== EXERCISE PROMPT ==
Copy each line of the records below that has "OIDC" in it.

Recorded data:
★ ★ ★ ★ ★ ★ ★
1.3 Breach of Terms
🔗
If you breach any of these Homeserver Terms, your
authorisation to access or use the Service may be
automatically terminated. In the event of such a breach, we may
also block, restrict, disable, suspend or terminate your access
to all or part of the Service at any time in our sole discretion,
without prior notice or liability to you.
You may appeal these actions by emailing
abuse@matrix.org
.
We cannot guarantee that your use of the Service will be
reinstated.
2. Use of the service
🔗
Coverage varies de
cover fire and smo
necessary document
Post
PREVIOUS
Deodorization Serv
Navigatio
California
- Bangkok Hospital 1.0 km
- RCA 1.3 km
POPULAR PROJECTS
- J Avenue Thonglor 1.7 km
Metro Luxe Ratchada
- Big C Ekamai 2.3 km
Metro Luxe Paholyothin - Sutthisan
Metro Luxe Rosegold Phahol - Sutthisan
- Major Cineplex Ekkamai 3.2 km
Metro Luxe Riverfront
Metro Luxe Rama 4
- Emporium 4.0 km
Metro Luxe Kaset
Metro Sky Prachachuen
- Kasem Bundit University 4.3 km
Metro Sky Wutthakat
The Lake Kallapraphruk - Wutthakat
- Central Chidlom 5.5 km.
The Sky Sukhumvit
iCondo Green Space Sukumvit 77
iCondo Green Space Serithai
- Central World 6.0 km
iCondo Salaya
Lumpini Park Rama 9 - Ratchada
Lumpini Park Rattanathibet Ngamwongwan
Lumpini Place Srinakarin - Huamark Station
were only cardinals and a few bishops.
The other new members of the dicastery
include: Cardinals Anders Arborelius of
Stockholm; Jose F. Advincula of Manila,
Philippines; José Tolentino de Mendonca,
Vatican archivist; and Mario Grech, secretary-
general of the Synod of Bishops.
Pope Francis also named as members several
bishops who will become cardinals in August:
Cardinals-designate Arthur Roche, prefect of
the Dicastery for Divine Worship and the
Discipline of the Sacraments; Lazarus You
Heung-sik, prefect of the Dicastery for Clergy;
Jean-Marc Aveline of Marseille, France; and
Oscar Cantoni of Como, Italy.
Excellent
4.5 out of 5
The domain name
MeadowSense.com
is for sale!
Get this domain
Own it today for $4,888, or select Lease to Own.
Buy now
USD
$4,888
★ ★ ★ ★ ★ ★ ★
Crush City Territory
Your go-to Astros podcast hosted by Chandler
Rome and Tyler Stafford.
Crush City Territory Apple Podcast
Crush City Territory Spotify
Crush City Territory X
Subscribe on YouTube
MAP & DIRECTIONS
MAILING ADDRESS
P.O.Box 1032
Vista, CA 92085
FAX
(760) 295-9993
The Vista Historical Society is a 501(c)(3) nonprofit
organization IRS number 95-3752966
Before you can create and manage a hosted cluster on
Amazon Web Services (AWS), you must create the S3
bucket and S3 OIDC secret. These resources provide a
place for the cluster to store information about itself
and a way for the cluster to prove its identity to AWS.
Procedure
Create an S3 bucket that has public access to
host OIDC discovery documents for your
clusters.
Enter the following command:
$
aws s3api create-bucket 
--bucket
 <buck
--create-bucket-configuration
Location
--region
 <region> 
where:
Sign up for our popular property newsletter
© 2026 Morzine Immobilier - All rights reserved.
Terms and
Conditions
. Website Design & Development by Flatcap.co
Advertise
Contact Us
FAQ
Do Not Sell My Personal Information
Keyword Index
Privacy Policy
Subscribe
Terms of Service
★ ★ ★ ★ ★ ★ ★
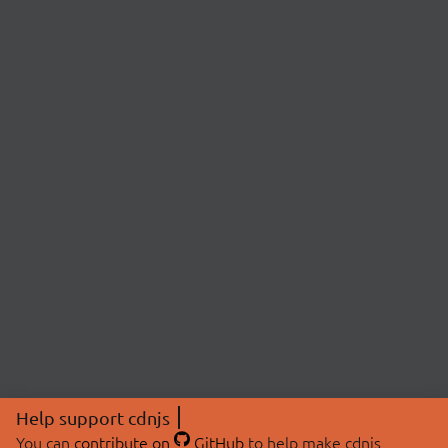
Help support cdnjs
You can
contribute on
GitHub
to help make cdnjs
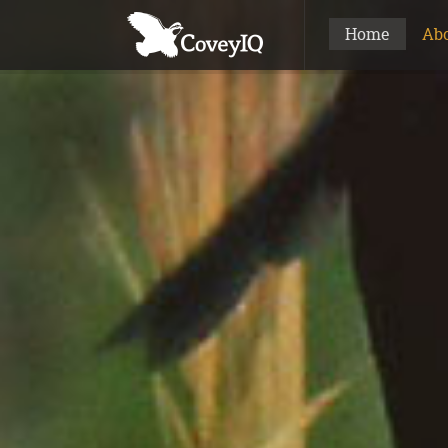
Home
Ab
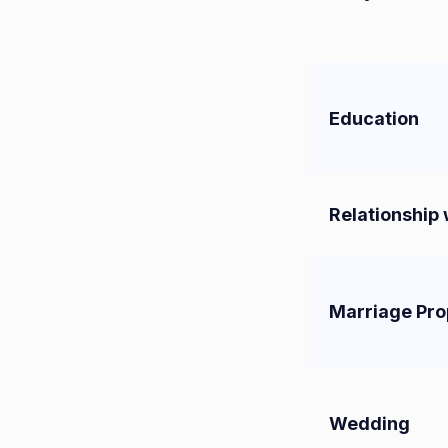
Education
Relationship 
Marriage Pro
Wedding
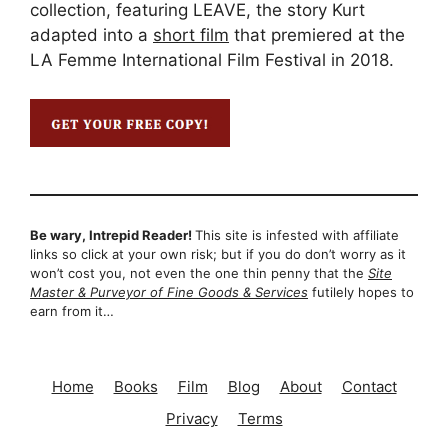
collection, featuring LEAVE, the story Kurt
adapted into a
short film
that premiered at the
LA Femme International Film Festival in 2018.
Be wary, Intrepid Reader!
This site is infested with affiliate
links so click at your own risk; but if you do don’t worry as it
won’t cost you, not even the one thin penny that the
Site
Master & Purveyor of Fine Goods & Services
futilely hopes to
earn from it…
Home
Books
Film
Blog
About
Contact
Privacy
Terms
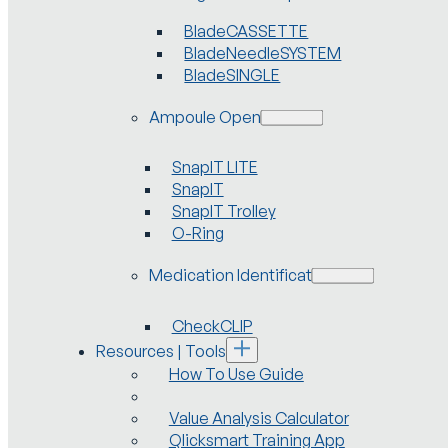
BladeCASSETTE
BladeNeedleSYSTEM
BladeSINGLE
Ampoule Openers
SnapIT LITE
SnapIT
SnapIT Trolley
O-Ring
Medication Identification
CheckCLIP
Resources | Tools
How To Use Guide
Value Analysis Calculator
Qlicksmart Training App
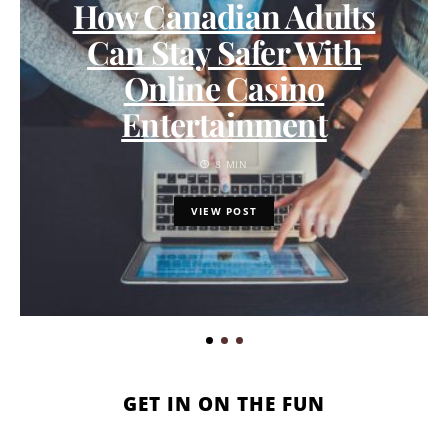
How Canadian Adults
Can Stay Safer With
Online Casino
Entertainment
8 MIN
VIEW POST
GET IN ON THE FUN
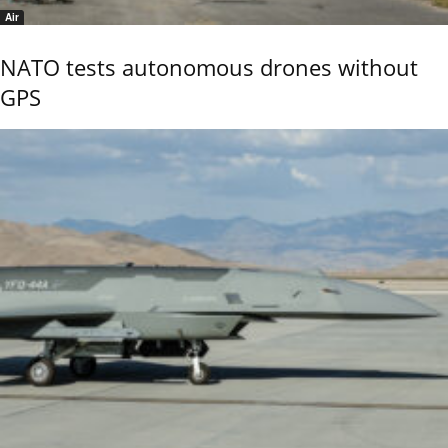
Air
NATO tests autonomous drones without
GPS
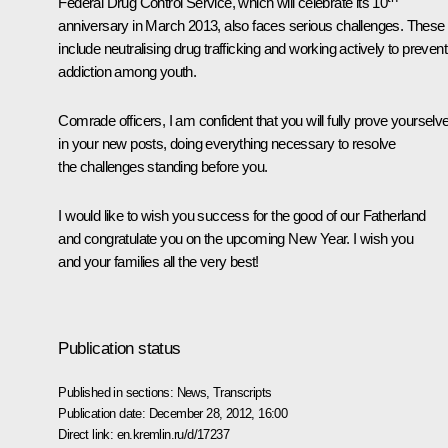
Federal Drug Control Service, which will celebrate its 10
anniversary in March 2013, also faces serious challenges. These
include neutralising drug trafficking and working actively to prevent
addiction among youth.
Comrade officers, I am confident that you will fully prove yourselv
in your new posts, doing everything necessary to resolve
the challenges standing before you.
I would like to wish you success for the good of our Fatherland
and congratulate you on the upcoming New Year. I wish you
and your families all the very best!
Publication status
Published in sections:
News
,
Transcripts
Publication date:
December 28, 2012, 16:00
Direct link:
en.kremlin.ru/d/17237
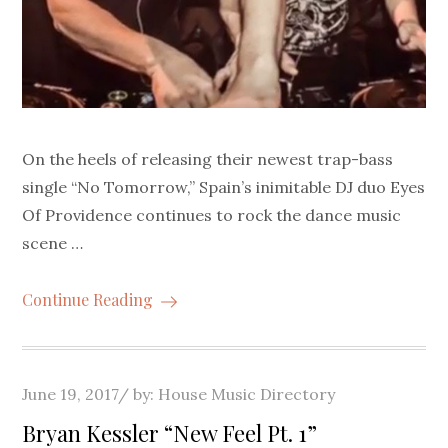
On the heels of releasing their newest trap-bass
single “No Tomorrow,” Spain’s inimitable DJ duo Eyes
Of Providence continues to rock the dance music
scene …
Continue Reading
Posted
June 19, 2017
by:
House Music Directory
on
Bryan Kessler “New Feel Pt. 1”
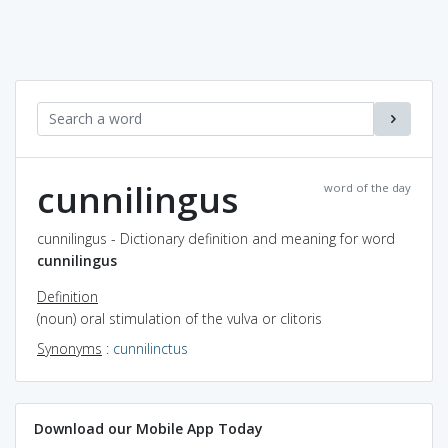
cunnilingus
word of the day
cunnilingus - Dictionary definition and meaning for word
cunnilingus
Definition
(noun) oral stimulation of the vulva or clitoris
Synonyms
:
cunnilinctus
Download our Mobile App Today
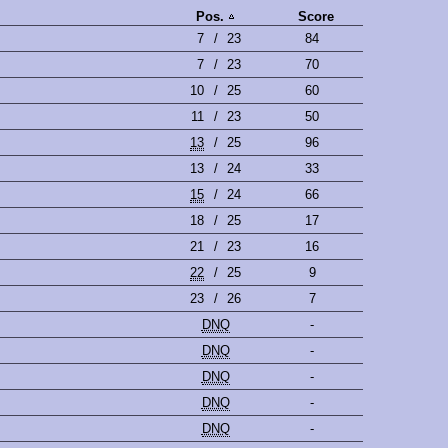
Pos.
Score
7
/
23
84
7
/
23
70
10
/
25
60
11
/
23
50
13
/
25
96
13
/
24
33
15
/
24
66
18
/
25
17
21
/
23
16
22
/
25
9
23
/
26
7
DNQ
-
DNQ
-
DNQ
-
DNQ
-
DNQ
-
★ ★ ★ ★ ★ ★ ★
== OUTPUT BELOW ==
bucket and S3 OIDC secret. These resources provide a
host OIDC discovery documents for your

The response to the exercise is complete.